- _PROBLEM DESCRIPTION_: Would you filter these records and copy every line that has the word "SERVICE"?

- _INPUT MATERIAL_:
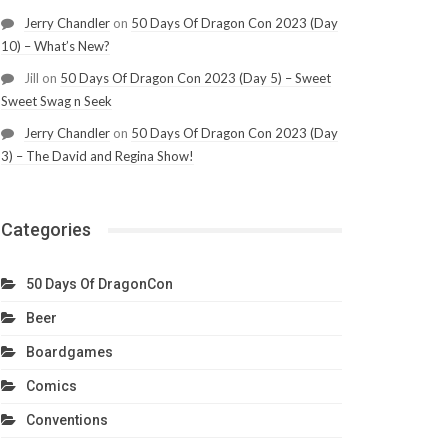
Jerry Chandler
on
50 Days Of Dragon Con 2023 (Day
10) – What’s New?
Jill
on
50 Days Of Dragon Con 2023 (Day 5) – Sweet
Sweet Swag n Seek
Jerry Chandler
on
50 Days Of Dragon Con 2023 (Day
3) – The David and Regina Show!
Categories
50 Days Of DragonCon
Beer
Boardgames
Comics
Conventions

---

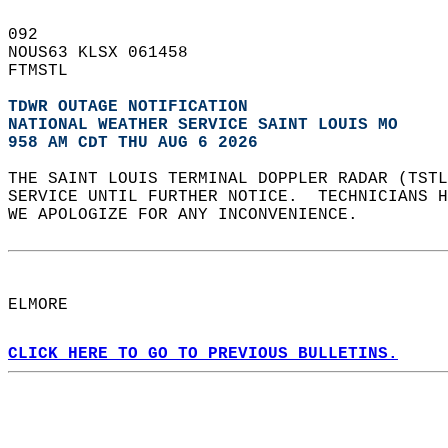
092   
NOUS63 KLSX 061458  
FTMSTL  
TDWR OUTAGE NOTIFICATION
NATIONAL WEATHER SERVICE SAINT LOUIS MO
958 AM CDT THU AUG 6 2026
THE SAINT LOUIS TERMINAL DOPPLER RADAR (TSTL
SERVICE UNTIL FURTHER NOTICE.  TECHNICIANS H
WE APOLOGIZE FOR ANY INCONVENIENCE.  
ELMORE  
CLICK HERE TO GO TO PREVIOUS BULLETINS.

---

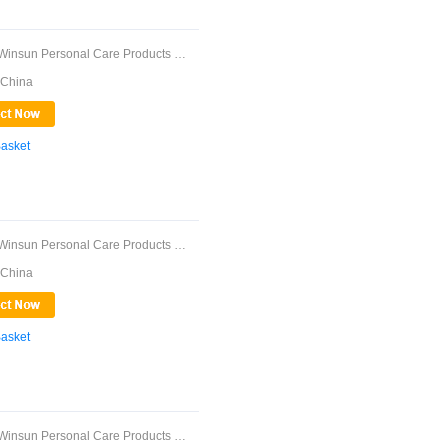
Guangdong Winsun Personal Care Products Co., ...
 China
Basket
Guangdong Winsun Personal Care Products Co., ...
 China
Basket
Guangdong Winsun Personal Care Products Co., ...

- _EXPECTED ANSWER_:
NATIONAL WEATHER SERVICE SAINT LOUIS MO
SERVICE UNTIL FURTHER NOTICE.  TECHNICIANS H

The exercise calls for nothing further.